Excerpts from a dataset
BEGIN

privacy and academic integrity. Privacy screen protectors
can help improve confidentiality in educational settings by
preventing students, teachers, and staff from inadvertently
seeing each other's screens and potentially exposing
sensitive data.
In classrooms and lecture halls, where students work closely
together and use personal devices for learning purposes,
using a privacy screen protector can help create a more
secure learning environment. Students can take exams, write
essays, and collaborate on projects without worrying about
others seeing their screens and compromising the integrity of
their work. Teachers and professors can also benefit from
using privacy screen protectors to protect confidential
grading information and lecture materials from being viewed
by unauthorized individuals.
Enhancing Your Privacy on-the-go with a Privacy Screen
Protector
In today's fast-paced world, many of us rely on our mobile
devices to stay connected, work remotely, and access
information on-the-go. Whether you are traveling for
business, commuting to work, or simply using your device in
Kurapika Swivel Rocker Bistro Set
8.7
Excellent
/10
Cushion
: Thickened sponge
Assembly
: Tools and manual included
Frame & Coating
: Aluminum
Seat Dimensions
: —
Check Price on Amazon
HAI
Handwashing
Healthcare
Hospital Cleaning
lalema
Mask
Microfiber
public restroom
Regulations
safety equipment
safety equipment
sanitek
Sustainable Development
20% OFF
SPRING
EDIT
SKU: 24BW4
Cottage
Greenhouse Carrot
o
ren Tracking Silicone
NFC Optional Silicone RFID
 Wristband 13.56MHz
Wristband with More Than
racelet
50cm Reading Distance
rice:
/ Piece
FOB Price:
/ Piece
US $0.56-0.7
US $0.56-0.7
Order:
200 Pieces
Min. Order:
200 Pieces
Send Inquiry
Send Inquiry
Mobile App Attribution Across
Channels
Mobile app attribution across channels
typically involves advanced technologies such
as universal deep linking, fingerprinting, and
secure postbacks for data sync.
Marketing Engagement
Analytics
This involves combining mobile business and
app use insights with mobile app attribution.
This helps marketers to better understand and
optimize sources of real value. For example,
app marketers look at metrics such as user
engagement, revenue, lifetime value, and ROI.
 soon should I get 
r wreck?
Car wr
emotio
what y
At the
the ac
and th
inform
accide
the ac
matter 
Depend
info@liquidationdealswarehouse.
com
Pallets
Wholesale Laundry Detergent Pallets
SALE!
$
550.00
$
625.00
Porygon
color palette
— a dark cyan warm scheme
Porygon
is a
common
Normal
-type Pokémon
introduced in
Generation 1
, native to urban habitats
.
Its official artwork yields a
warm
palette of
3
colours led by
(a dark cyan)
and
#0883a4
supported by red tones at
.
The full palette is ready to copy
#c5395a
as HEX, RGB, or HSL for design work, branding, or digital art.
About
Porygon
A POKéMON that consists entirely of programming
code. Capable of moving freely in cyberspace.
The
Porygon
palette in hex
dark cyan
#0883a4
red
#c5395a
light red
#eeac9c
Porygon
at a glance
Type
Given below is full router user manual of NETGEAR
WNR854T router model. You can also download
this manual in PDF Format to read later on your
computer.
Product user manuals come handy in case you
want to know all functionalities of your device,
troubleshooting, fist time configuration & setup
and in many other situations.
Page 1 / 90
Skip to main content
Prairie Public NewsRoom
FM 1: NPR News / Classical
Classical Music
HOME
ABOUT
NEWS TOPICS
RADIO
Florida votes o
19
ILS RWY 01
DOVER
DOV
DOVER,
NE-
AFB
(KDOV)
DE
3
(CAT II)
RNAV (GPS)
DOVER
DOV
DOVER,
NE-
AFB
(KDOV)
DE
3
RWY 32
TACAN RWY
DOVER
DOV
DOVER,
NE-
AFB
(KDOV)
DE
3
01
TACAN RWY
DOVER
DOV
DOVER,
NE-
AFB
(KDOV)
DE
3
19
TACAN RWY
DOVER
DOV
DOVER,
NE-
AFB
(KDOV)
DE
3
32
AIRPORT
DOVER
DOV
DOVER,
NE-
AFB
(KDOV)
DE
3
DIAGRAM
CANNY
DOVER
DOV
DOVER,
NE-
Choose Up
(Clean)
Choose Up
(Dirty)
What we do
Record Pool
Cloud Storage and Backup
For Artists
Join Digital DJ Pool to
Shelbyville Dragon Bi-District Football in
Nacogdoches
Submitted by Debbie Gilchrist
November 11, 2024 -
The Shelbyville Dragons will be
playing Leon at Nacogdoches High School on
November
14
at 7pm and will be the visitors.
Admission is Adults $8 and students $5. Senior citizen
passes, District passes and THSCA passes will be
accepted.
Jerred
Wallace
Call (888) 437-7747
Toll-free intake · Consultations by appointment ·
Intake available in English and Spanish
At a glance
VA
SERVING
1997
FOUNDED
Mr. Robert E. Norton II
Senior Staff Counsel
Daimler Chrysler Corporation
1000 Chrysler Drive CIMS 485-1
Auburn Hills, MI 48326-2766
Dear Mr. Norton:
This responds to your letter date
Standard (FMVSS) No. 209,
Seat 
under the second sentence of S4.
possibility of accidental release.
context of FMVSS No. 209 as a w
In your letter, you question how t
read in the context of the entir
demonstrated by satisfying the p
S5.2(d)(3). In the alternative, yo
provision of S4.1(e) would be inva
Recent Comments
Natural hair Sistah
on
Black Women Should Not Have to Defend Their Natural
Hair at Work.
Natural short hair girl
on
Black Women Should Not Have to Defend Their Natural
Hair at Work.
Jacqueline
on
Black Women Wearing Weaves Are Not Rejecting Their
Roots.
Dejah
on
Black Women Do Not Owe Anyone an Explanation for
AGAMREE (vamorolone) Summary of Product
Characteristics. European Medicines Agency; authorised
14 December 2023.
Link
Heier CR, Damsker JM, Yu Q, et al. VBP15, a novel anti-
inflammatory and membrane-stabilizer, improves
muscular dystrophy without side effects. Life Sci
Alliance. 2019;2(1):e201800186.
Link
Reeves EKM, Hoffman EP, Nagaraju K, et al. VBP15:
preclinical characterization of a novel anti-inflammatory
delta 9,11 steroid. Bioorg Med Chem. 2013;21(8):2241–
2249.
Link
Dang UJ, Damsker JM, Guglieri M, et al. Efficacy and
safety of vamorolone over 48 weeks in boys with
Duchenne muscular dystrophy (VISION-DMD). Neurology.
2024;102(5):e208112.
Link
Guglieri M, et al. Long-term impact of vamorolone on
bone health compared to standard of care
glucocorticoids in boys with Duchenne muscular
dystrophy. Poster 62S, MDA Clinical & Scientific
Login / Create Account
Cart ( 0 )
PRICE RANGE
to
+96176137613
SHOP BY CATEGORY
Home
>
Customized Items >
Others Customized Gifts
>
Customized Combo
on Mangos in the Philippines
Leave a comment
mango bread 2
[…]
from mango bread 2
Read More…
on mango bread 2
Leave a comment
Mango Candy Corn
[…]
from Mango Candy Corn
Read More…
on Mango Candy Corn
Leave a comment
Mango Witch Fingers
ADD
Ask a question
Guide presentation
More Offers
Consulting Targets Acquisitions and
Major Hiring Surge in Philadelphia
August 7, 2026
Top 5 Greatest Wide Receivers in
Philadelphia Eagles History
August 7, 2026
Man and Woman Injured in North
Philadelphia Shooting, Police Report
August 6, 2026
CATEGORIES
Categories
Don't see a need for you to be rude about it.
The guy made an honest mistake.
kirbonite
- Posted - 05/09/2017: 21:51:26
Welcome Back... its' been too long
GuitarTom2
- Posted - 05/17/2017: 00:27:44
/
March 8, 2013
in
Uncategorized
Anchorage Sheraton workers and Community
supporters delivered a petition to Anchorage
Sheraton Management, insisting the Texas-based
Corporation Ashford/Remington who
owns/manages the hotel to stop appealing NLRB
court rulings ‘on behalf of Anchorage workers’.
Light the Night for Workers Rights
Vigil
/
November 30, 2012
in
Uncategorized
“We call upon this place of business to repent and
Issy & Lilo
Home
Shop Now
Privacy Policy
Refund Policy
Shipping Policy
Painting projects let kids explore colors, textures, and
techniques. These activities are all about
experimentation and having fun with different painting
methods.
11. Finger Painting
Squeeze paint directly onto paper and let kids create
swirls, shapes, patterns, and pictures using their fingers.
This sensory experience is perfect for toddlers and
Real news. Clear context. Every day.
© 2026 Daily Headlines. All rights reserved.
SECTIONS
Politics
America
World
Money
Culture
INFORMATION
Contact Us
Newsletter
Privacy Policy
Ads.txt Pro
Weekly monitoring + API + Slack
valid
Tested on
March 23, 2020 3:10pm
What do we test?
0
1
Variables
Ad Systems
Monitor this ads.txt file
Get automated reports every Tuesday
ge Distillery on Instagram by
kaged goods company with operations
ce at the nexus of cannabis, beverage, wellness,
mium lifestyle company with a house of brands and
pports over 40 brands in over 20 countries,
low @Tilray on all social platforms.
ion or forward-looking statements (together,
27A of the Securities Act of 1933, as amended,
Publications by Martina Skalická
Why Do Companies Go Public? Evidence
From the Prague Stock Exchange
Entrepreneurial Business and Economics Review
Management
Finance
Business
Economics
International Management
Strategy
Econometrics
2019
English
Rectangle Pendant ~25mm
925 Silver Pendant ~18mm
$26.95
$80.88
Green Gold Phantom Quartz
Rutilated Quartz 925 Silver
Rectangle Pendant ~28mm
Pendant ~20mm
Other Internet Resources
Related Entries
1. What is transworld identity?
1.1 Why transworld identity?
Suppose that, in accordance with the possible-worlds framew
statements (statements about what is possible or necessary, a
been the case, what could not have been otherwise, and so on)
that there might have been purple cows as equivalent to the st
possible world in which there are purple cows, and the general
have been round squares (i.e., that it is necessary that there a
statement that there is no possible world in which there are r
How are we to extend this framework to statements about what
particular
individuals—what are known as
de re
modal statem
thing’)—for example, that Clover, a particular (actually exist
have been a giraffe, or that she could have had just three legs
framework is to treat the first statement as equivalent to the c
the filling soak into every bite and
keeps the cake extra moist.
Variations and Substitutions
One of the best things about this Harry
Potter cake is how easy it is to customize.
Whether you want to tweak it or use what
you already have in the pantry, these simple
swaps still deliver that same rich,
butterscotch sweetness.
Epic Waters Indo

END

# Problem statement:
The only acceptable answer is a number: how many lines in the data above hold the word "cyan".

# Solution to this task:
3